Lion: Characteristics


Lions rival tigers for the title of biggest cat. In fact, lions and tigers are so similar in their physical features that without their distinctively colored fur, even scientists have trouble telling them apart. Male lions weigh between 150 and 250 kg (330 and 550 lb) and stand about 123 cm (about 48 in) tall at the shoulder. They measure up to 250 cm (98 in) in length, not including the tail, which measures an additional 90 to 105 cm (35 to 41 in). Female lions are smaller, weighing between 120 and 182 kg (265 and 400 lb). They stand about 107 cm (about 42 in) tall and measure less than 175 cm (less than 69 in) in length, with a slightly shorter tail.
Lion 2
Lions have massive shoulders and strong forelimbs, long, sharp claws, and short, powerful jaws. As carnivores, feeding entirely on the flesh of other mammals, lions have 30 teeth, including large piercing canines to grab and kill prey, scissorlike molars to slice into flesh, and small incisors to scrape meat from bones.

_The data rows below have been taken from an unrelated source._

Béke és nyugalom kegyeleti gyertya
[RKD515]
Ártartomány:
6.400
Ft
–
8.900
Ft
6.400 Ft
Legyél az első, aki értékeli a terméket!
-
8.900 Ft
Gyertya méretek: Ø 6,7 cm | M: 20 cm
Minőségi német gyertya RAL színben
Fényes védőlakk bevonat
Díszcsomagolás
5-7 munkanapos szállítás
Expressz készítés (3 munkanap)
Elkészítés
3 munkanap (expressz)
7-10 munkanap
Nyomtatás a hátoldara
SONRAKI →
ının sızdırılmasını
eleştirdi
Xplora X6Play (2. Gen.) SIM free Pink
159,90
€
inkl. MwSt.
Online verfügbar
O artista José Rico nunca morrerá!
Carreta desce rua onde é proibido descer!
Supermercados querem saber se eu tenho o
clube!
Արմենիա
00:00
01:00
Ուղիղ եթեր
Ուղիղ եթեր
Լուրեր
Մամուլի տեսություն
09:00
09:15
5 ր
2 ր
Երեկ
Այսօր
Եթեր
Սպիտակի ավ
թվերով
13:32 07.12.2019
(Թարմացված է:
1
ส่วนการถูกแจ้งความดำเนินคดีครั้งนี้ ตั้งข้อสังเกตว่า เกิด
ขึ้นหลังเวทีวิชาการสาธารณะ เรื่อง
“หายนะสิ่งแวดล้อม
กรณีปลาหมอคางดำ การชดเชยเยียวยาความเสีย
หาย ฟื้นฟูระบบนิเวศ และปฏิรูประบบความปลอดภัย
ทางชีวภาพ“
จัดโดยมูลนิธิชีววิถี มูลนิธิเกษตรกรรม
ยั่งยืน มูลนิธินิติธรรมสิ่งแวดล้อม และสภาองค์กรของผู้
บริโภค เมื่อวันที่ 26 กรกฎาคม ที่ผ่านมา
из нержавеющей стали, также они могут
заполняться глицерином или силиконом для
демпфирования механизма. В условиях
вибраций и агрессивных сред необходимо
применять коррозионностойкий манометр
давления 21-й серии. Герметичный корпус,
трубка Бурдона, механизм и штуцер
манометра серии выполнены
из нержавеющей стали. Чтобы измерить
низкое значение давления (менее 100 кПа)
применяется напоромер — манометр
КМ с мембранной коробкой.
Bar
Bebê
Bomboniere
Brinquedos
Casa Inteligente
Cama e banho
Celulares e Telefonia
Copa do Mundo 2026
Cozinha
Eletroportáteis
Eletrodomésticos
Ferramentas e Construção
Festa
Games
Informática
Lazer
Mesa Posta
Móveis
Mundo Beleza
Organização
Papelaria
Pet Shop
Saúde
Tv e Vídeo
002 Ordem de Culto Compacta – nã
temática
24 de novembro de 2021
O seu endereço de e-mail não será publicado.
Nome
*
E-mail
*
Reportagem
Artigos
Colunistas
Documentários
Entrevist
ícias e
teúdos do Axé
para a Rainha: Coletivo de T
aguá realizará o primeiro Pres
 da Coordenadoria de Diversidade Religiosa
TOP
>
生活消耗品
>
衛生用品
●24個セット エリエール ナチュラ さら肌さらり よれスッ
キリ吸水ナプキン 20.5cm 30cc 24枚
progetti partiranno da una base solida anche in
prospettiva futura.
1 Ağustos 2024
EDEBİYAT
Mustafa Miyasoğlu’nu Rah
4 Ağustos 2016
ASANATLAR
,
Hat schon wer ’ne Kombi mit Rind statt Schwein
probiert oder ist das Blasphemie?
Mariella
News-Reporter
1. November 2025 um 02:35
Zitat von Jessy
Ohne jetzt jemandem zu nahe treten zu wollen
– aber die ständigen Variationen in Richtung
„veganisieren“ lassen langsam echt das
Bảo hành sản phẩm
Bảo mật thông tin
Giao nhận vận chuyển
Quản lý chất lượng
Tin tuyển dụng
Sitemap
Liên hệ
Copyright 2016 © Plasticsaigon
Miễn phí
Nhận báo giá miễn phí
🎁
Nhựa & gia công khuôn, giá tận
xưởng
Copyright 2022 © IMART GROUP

Adult lions have fur that varies in color from light tan to reddish brown. The tufted tail is tipped in darker fur. Only male lions grow a mane around the shoulders, which grows darker and fuller as the animal ages. Cubs are born with thickly spotted fur, which helps them hide from predators in brush and clumps of vegetation. The spots gradually fade as the cubs grow up, sometimes remaining on the legs and belly until the lion reaches adulthood.

African lions and Asian lions differ slightly in appearance. Asian lions have a flap of skin on the abdomen, called a belly fold, not found in African lions. Male African lions have fuller manes than Asian lions do, and the shape of their skulls differs slightly.

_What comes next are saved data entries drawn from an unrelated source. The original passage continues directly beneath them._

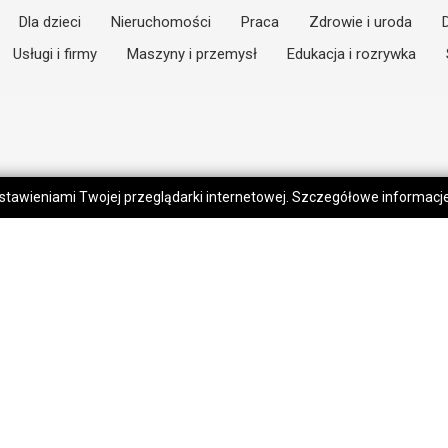
Dla dzieci
Nieruchomości
Praca
Zdrowie i uroda
Usługi i firmy
Maszyny i przemysł
Edukacja i rozrywka
 ustawieniami Twojej przeglądarki internetowej. Szczegółowe informac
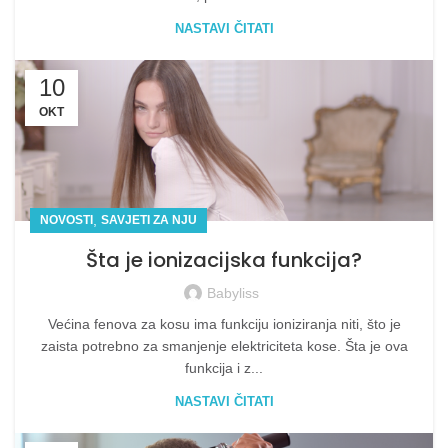
NASTAVI ČITATI
10
OKT
,
NOVOSTI
SAVJETI ZA NJU
Šta je ionizacijska funkcija?
Babyliss
Većina fenova za kosu ima funkciju ioniziranja niti, što je
zaista potrebno za smanjenje elektriciteta kose. Šta je ova
funkcija i z...
NASTAVI ČITATI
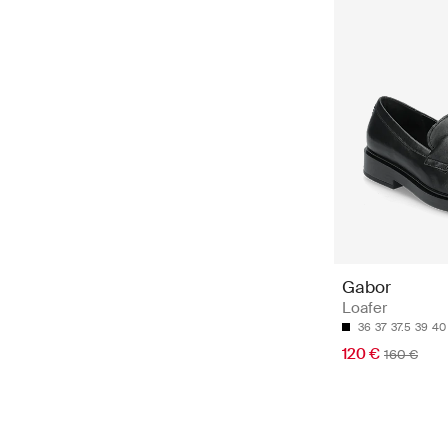
Gabor
Loafer
36
37
37.5
39
40
120 €
160 €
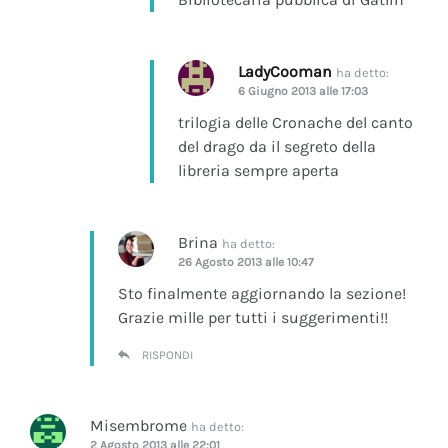
LadyCooman
ha detto:
6 Giugno 2013 alle 17:03
trilogia delle Cronache del canto
del drago da il segreto della
libreria sempre aperta
Brina
ha detto:
26 Agosto 2013 alle 10:47
Sto finalmente aggiornando la sezione!
Grazie mille per tutti i suggerimenti!!
RISPONDI
Misembrome
ha detto:
2 Agosto 2013 alle 22:01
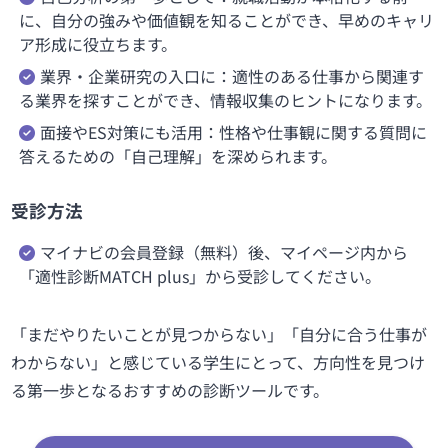
に、自分の強みや価値観を知ることができ、早めのキャリ
ア形成に役立ちます。
業界・企業研究の入口に：適性のある仕事から関連す
る業界を探すことができ、情報収集のヒントになります。
面接やES対策にも活用：性格や仕事観に関する質問に
答えるための「自己理解」を深められます。
受診方法
マイナビの会員登録（無料）後、マイページ内から
「適性診断MATCH plus」から受診してください。
「まだやりたいことが見つからない」「自分に合う仕事が
わからない」と感じている学生にとって、方向性を見つけ
る第一歩となるおすすめの診断ツールです。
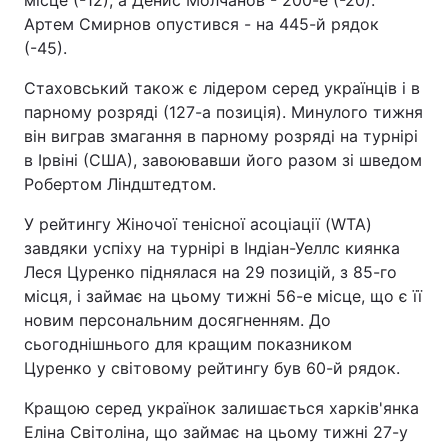
місце (-12), а Денис Молчанов - 200-е (-20).
Артем Смирнов опустився - на 445-й рядок
(-45).
Стаховський також є лідером серед українців і в
парному розряді (127-а позиція). Минулого тижня
він виграв змагання в парному розряді на турнірі
в Ірвіні (США), завоювавши його разом зі шведом
Робертом Ліндштедтом.
У рейтингу Жіночої тенісної асоціації (WTA)
завдяки успіху на турнірі в Індіан-Уеллс киянка
Леся Цуренко піднялася на 29 позицій, з 85-го
місця, і займає на цьому тижні 56-е місце, що є її
новим персональним досягненням. До
сьогоднішнього для кращим показником
Цуренко у світовому рейтингу був 60-й рядок.
Кращою серед українок залишається харків'янка
Еліна Світоліна, що займає на цьому тижні 27-у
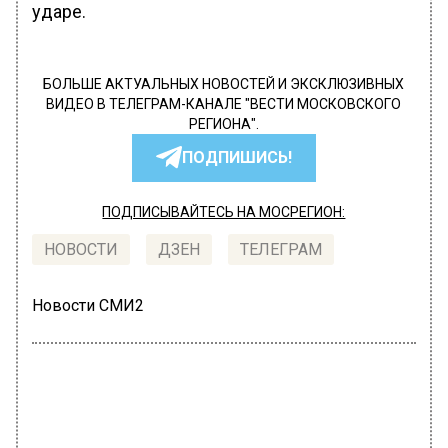
ударе.
БОЛЬШЕ АКТУАЛЬНЫХ НОВОСТЕЙ И ЭКСКЛЮЗИВНЫХ
ВИДЕО В ТЕЛЕГРАМ-КАНАЛЕ "ВЕСТИ МОСКОВСКОГО
РЕГИОНА".
ПОДПИШИСЬ!
ПОДПИСЫВАЙТЕСЬ НА МОСРЕГИОН:
НОВОСТИ
ДЗЕН
ТЕЛЕГРАМ
Новости СМИ2
ПРОИСШЕСТВИЯ
Автор:
Анастасия Давыдова
В Москве крановщик потерял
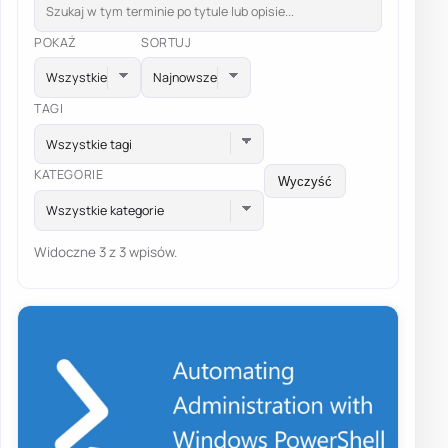
POKAŻ
SORTUJ
TAGI
Wszystkie tagi
KATEGORIE
Wyczyść
Wszystkie kategorie
Widoczne 3 z 3 wpisów.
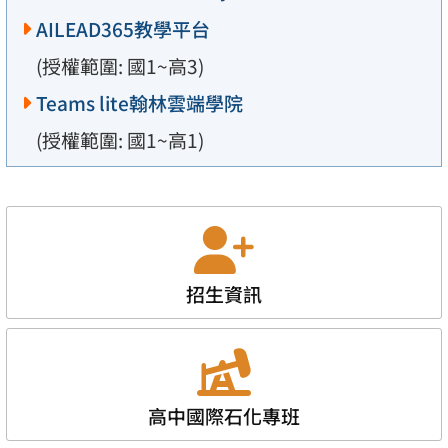
AILEAD365教學平台
(授權範圍: 國1~高3)
Teams lite翰林雲端學院
(授權範圍: 國1~高1)
招生資訊
高中國際石化專班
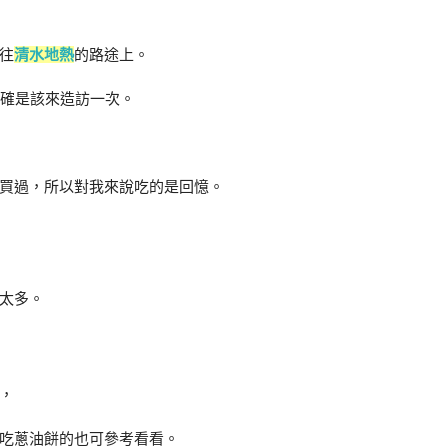
往
清水地熱
的路途上。
的確是該來造訪一次。
買過，所以對我來說吃的是回憶。
太多。
，
吃蔥油餅的也可參考看看。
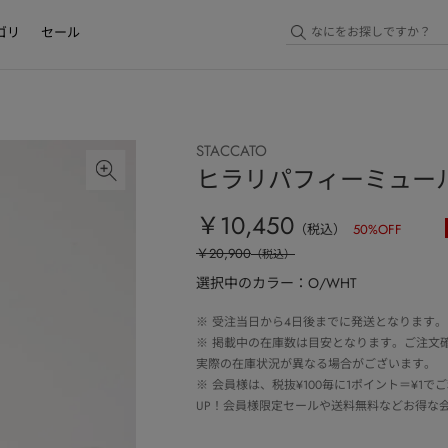
ゴリ
セール
STACCATO
ヒラリパフィーミュー
￥10,450
（税込）
50
%OFF
￥20,900
（税込）
選択中のカラー：O/WHT
※
受注当日から4日後までに発送となります。
※
掲載中の在庫数は目安となります。ご注文
実際の在庫状況が異なる場合がございます。
※
会員様は、税抜¥100毎に1ポイント＝¥1
UP！会員様限定セールや送料無料などお得な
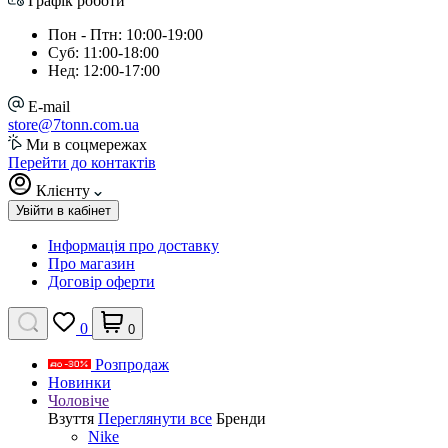
Графік роботи
Пон - Птн: 10:00-19:00
Суб: 11:00-18:00
Нед: 12:00-17:00
E-mail
store@7tonn.com.ua
Ми в соцмережах
Перейти до контактів
Клієнту
Увійти в кабінет
Інформація про доставку
Про магазин
Договір оферти
0
0
Розпродаж
Новинки
Чоловіче
Взуття
Переглянути все
Бренди
Nike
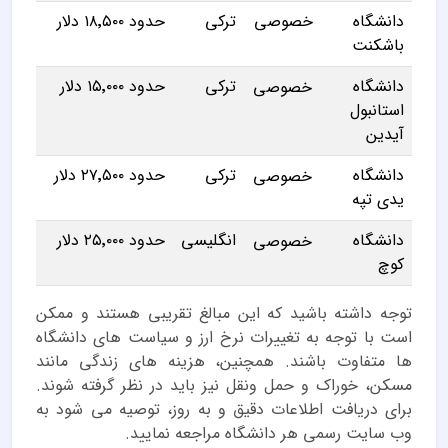
دانشگاه
خصوصی
ترکی
حدود ۱۸٬۵۰۰ دلار
باشکنت
دانشگاه
ترکی
حدود ۱۵٬۰۰۰ دلار
خصوصی
استانبول
آیدین
دانشگاه
ترکی
حدود ۲۷٬۵۰۰ دلار
خصوصی
یدی تپه
دانشگاه
انگلیسی
حدود ۲۵٬۰۰۰ دلار
خصوصی
کوچ
توجه داشته باشید که این مبالغ تقریبی هستند و ممکن
است با توجه به تغییرات نرخ ارز و سیاست های دانشگاه
ها متفاوت باشند. همچنین، هزینه های زندگی مانند
مسکن، خوراک و حمل ونقل نیز باید در نظر گرفته شوند.
برای دریافت اطلاعات دقیق و به روز، توصیه می شود به
وب سایت رسمی هر دانشگاه مراجعه نمایید.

Despite their immense strength, lions do not have an easy life in the wild. They suffer from parasites and disease, they get injured or even killed while hunting or fighting with each other, and they may starve when food is scarce. About two-thirds of all cubs die before they are 1 year old. Adult males are usually old and battered by age 10, if they survive that long, and they rarely live longer than 12 years. Females may live longer, up to 16 years, and some are still breeding at 15. In zoos, where they receive veterinary care and plenty of food—and are not allowed to fight—lions can live as long as 25 years.